In the 335-7 LLC case, the plaintiffs made similar arguments. (The cases were heard separately by the lower court because the RSL applied differently to the two sets of plaintiffs based on their ownership structures.) But the court again rejected them, ruling that under existing precedents, the state’s rent-control laws did not go too far. “In short, the fact that the law restricts a landlord’s ability to profit by converting a rent stabilized unit to a market-rate unit does not effect a physical occupation of the property,” the panel noted.

The panel also pointed out that the injuries claimed by the landlords were, at this point, still largely hypothetical ones. “More broadly, the landlords do not demonstrate that they attempted to use any of the available methods to exit the market or evict problematic tenants,” the panel concluded. “Unless and until they do so, it is impossible for us to determine if the RSL effects an as-applied taking.” In this circumstance, the panel noted, “exiting the market” meant converting the rent-controlled units into market-rate ones, not merely selling the building or transferring ownership of it.

The Supreme Court already dispensed with one challenge to the RSL earlier this week.

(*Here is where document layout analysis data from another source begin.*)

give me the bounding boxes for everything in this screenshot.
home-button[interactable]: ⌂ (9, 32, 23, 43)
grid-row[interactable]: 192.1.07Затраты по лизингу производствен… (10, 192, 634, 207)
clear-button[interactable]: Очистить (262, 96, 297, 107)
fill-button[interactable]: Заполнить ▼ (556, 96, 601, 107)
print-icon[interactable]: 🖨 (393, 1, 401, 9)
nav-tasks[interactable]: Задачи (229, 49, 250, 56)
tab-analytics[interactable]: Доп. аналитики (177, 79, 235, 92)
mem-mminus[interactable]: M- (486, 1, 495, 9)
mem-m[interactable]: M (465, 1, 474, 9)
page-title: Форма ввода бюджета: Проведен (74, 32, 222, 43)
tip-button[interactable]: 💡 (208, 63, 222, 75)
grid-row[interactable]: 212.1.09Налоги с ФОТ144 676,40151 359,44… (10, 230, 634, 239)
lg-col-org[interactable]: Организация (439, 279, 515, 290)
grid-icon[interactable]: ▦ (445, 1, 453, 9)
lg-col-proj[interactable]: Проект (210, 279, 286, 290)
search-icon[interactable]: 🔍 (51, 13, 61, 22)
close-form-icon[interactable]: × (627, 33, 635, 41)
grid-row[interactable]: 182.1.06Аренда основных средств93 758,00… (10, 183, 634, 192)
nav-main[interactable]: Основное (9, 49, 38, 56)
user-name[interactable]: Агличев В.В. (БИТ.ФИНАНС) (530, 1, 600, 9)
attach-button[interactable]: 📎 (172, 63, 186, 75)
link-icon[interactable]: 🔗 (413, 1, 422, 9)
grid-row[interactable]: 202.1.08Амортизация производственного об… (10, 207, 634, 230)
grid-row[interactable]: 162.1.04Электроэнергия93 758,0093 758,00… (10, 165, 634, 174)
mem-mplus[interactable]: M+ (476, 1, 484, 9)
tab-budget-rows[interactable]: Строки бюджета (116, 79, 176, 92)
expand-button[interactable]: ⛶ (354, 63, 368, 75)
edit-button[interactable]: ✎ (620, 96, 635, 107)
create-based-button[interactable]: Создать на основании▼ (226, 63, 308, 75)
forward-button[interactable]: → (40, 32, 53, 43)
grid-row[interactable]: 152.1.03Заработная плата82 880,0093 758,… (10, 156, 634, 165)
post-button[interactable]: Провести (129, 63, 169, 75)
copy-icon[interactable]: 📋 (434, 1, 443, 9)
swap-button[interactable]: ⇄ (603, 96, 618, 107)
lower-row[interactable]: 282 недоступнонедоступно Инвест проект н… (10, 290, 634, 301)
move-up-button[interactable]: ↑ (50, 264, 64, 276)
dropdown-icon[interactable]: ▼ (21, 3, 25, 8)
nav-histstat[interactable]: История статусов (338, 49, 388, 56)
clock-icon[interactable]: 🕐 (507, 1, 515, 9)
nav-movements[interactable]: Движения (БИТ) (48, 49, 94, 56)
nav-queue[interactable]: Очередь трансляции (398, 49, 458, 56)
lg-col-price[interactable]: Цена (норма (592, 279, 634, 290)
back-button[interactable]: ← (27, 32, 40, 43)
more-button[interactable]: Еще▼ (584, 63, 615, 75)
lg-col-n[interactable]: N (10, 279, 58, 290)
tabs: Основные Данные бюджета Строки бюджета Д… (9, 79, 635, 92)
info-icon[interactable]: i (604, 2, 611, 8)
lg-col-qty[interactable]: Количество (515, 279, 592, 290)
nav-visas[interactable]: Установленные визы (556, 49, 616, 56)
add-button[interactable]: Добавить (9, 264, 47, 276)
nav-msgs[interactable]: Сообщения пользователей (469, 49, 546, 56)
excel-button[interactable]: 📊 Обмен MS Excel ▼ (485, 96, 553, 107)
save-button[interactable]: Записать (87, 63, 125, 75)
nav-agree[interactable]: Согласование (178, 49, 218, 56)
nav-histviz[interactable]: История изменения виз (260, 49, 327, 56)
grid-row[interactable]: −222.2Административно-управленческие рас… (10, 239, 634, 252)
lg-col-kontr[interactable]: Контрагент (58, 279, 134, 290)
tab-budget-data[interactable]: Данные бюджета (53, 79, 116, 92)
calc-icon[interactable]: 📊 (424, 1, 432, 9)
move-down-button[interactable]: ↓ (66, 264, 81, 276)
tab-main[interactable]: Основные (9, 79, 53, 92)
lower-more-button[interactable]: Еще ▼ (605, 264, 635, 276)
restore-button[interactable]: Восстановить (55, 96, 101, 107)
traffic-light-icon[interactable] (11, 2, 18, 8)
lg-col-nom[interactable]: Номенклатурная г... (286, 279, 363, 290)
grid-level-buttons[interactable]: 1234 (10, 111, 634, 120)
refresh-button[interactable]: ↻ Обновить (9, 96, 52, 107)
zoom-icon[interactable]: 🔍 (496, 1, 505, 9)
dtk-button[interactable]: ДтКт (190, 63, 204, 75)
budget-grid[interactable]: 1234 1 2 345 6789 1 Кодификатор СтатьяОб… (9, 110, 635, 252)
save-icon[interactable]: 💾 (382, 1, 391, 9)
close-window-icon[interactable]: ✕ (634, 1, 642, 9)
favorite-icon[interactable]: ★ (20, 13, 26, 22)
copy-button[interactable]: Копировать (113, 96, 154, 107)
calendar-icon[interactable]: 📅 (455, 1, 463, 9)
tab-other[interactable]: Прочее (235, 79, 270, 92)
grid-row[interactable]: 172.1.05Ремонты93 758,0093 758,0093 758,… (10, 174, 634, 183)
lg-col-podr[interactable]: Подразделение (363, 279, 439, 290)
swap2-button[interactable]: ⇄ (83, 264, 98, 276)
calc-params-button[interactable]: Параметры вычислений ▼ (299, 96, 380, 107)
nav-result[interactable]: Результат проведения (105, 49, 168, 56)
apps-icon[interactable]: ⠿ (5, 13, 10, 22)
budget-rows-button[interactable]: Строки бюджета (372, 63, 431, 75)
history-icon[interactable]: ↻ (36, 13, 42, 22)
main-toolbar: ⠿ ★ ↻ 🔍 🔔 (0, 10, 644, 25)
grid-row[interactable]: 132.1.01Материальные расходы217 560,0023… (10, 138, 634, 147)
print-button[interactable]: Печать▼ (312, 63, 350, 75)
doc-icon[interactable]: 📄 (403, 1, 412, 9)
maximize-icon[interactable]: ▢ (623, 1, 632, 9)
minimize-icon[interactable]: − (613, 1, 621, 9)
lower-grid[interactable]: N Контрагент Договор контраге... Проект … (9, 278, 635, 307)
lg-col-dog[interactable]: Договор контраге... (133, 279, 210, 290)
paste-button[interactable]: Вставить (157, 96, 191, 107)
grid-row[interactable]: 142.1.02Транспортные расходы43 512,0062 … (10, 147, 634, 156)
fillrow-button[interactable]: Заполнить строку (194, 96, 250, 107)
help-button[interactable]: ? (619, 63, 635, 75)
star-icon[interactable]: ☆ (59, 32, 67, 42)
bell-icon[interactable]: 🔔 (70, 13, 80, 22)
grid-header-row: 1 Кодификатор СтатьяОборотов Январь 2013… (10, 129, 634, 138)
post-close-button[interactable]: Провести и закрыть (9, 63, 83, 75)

In its Monday orders, the court declined to hear Community Housing Improvement Program v. City of New York, which challenged the RSL on similar grounds. (Again, because of the ownership structures, the case was technically separate from the other two.) But the justices declined to dismiss the other two petitions and instead scheduled them to be reconsidered in their weekly conference on Friday.

In recent years, the justices have shown some indications that they could broaden the law’s thinking on when regulations amount to a physical taking. In the 2021 case Cedar Point Nursery v. Hassid, for example, the court’s conservative members overturned a state law in California that gave union organizers free access to farmworkers without the farm owner’s permission under certain conditions. That access, the court concluded, violated the Takings Clause by limiting the owners’ right to exclude people from their property.

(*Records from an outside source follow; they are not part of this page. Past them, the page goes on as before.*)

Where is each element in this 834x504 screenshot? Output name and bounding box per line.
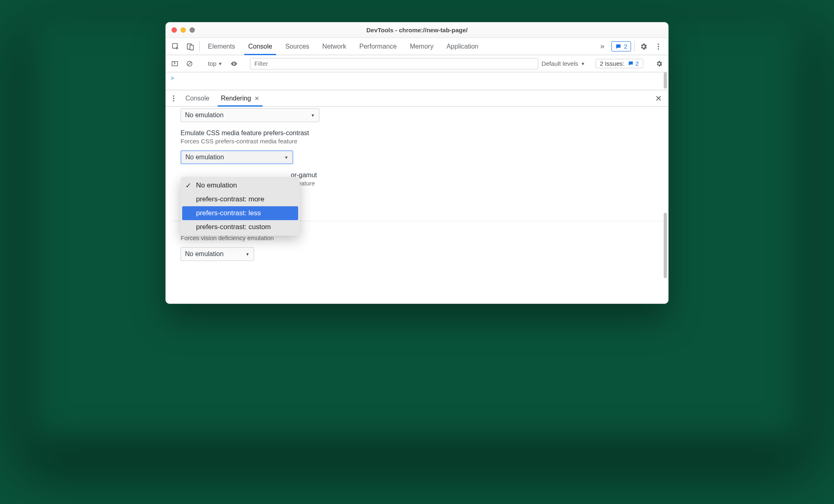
kebab-menu-icon[interactable] <box>167 90 180 106</box>
svg-line-8 <box>188 62 192 65</box>
option-contrast-more[interactable]: ✓ prefers-contrast: more <box>181 192 300 206</box>
tab-label: Sources <box>285 43 309 50</box>
window-title: DevTools - chrome://new-tab-page/ <box>166 27 668 33</box>
check-icon: ✓ <box>185 181 192 190</box>
context-label: top <box>208 60 216 67</box>
main-tabs: Elements Console Sources Network Perform… <box>166 38 668 55</box>
tab-sources[interactable]: Sources <box>279 38 316 55</box>
svg-point-3 <box>658 43 659 45</box>
scrollbar-thumb[interactable] <box>664 213 667 278</box>
toggle-sidebar-icon[interactable] <box>169 58 181 69</box>
levels-label: Default levels <box>542 60 578 67</box>
devtools-window: DevTools - chrome://new-tab-page/ Elemen… <box>165 22 669 304</box>
tabs-overflow-icon[interactable]: » <box>595 38 610 55</box>
gear-icon[interactable] <box>653 58 665 69</box>
section-title-tail: or-gamut <box>291 172 653 179</box>
clear-console-icon[interactable] <box>184 58 195 69</box>
tab-label: Performance <box>359 43 397 50</box>
drawer-tab-console[interactable]: Console <box>180 90 215 106</box>
levels-selector[interactable]: Default levels ▼ <box>542 60 585 67</box>
issues-button[interactable]: 2 Issues: 2 <box>595 59 643 68</box>
tab-label: Console <box>185 95 210 102</box>
select-value: No emulation <box>185 250 223 258</box>
tab-performance[interactable]: Performance <box>353 38 404 55</box>
option-label: prefers-contrast: less <box>196 209 261 217</box>
section-subtitle-tail: a feature <box>291 180 653 187</box>
tab-application[interactable]: Application <box>440 38 485 55</box>
svg-point-4 <box>658 46 659 47</box>
tab-label: Network <box>322 43 346 50</box>
tab-label: Console <box>248 43 272 50</box>
console-prompt: > <box>171 75 174 81</box>
close-tab-icon[interactable]: ✕ <box>254 95 259 102</box>
rendering-panel: No emulation ▼ Emulate CSS media feature… <box>166 107 668 303</box>
comments-count: 2 <box>624 43 627 50</box>
tab-network[interactable]: Network <box>316 38 353 55</box>
live-expression-icon[interactable] <box>228 58 240 69</box>
device-toolbar-icon[interactable] <box>183 38 198 55</box>
titlebar: DevTools - chrome://new-tab-page/ <box>166 22 668 38</box>
tab-label: Memory <box>410 43 433 50</box>
filter-input[interactable] <box>250 58 538 69</box>
inspect-element-icon[interactable] <box>168 38 183 55</box>
select-vision-deficiency[interactable]: No emulation ▼ <box>181 247 254 261</box>
divider <box>634 41 635 51</box>
dropdown-prefers-contrast[interactable]: ✓ No emulation ✓ prefers-contrast: more … <box>181 177 300 236</box>
caret-down-icon: ▼ <box>581 61 585 66</box>
main-tab-list: Elements Console Sources Network Perform… <box>201 38 485 55</box>
comments-badge[interactable]: 2 <box>611 41 631 51</box>
context-selector[interactable]: top ▼ <box>205 60 225 67</box>
scrollbar-thumb[interactable] <box>664 72 667 89</box>
option-label: prefers-contrast: custom <box>196 223 271 231</box>
select-no-emulation-top[interactable]: No emulation ▼ <box>181 108 319 122</box>
tab-label: Application <box>446 43 478 50</box>
option-label: No emulation <box>196 181 237 190</box>
issues-label: 2 Issues: <box>600 60 624 67</box>
tab-elements[interactable]: Elements <box>201 38 242 55</box>
option-contrast-custom[interactable]: ✓ prefers-contrast: custom <box>181 220 300 234</box>
divider <box>199 41 200 51</box>
svg-point-11 <box>173 98 174 99</box>
kebab-menu-icon[interactable] <box>651 38 666 55</box>
drawer-tabs: Console Rendering ✕ ✕ <box>166 90 668 107</box>
svg-point-9 <box>233 63 234 64</box>
caret-down-icon: ▼ <box>284 155 288 160</box>
caret-down-icon: ▼ <box>218 61 223 66</box>
select-value: No emulation <box>185 112 223 119</box>
svg-point-12 <box>173 100 174 101</box>
section-title: Emulate CSS media feature prefers-contra… <box>181 129 653 137</box>
tab-memory[interactable]: Memory <box>403 38 440 55</box>
close-drawer-icon[interactable]: ✕ <box>650 90 667 106</box>
caret-down-icon: ▼ <box>311 113 315 118</box>
section-subtitle: Forces CSS prefers-contrast media featur… <box>181 138 653 145</box>
option-label: prefers-contrast: more <box>196 195 264 203</box>
console-body[interactable]: > <box>166 72 668 90</box>
tab-console[interactable]: Console <box>242 38 279 55</box>
svg-point-10 <box>173 95 174 96</box>
tab-label: Rendering <box>221 95 251 102</box>
tab-label: Elements <box>208 43 235 50</box>
issues-count: 2 <box>636 60 639 67</box>
filter-field[interactable] <box>250 58 538 69</box>
issues-chip: 2 <box>628 60 639 67</box>
svg-rect-2 <box>190 45 193 50</box>
gear-icon[interactable] <box>636 38 651 55</box>
section-prefers-contrast: Emulate CSS media feature prefers-contra… <box>166 127 668 169</box>
caret-down-icon: ▼ <box>245 252 250 256</box>
option-contrast-less[interactable]: ✓ prefers-contrast: less <box>182 206 298 220</box>
svg-point-5 <box>658 48 659 49</box>
drawer-tab-rendering[interactable]: Rendering ✕ <box>215 90 265 106</box>
select-value: No emulation <box>185 154 224 161</box>
console-toolbar: top ▼ Default levels ▼ 2 Issues: 2 <box>166 55 668 72</box>
select-prefers-contrast[interactable]: No emulation ▼ <box>181 150 293 164</box>
option-no-emulation[interactable]: ✓ No emulation <box>181 178 300 192</box>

New York’s landlords are hoping the justices would be willing to apply that same principle to the landlord-tenant relationship, despite past Supreme Court rulings. New York and New York City, for their part, have told the court that they are trying to address unique circumstances in the nation’s largest city, where five million of its eight million residents are renters and space for new housing construction is hard to find. At stake is how far states and cities can go to protect their residents from rent hikes and evictions, and how far the Constitution protects landlords who want to maximize their own profits.